### Excerpted records
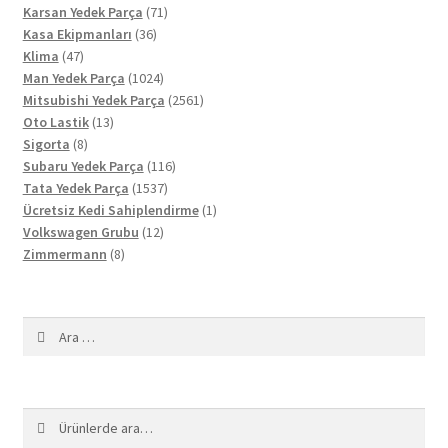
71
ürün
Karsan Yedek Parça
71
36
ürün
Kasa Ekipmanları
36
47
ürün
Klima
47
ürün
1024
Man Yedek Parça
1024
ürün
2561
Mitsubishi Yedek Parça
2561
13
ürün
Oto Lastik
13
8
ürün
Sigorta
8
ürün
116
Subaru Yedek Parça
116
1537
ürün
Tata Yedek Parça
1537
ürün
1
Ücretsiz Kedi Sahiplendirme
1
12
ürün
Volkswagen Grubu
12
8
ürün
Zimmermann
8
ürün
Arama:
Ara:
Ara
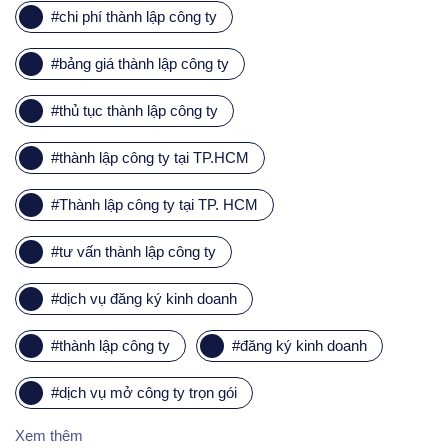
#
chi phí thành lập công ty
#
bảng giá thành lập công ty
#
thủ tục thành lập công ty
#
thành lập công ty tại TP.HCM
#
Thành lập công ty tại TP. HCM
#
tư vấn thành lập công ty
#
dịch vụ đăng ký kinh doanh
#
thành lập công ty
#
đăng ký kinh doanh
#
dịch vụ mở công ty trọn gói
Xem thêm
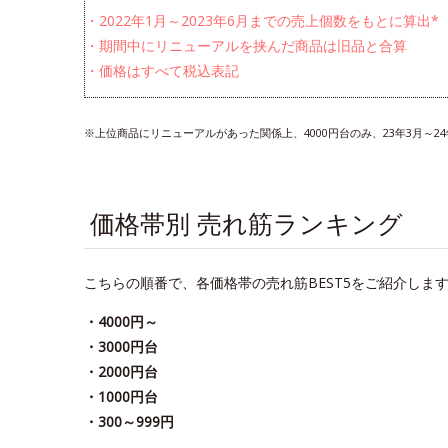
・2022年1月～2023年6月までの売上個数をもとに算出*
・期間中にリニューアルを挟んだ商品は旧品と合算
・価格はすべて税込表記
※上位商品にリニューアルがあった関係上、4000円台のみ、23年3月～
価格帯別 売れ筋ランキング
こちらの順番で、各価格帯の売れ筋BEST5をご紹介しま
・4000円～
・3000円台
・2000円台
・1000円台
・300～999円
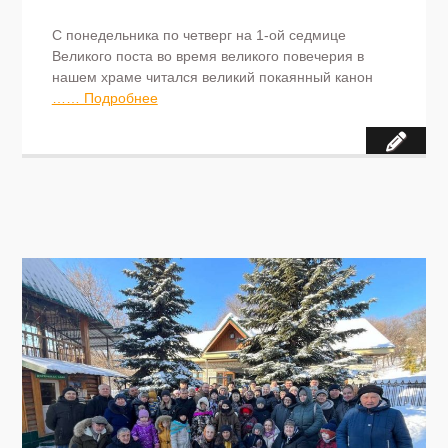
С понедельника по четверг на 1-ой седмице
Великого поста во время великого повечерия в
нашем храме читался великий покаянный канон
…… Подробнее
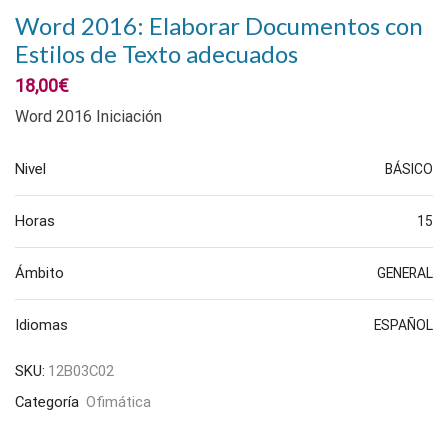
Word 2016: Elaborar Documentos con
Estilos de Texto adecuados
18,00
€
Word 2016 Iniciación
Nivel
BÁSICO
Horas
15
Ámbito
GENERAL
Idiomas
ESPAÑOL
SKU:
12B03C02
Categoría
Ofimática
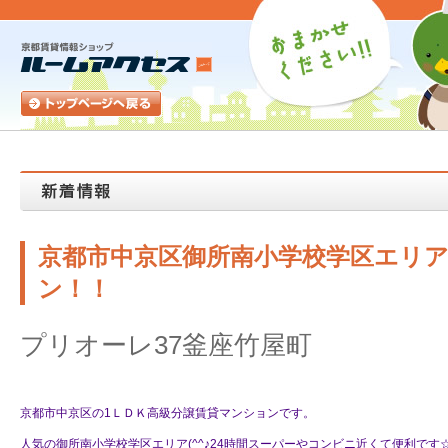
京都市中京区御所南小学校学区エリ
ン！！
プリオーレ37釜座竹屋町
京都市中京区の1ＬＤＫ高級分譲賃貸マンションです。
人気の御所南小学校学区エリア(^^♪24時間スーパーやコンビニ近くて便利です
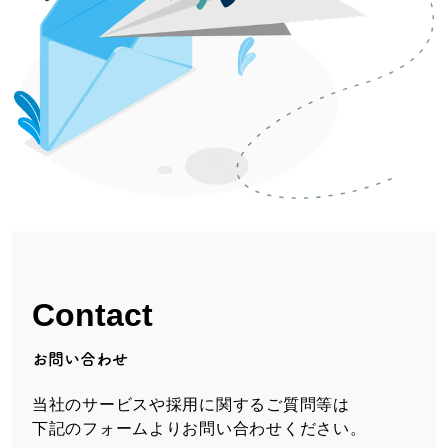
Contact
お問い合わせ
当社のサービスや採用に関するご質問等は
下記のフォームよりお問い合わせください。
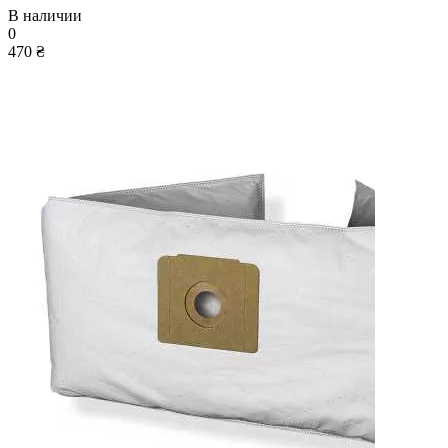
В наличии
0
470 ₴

### Required action
Check every line of the entries above, and copy those that carry the string "doanh".

### Finished exercise
dịch vụ đăng ký kinh doanh
đăng ký kinh doanh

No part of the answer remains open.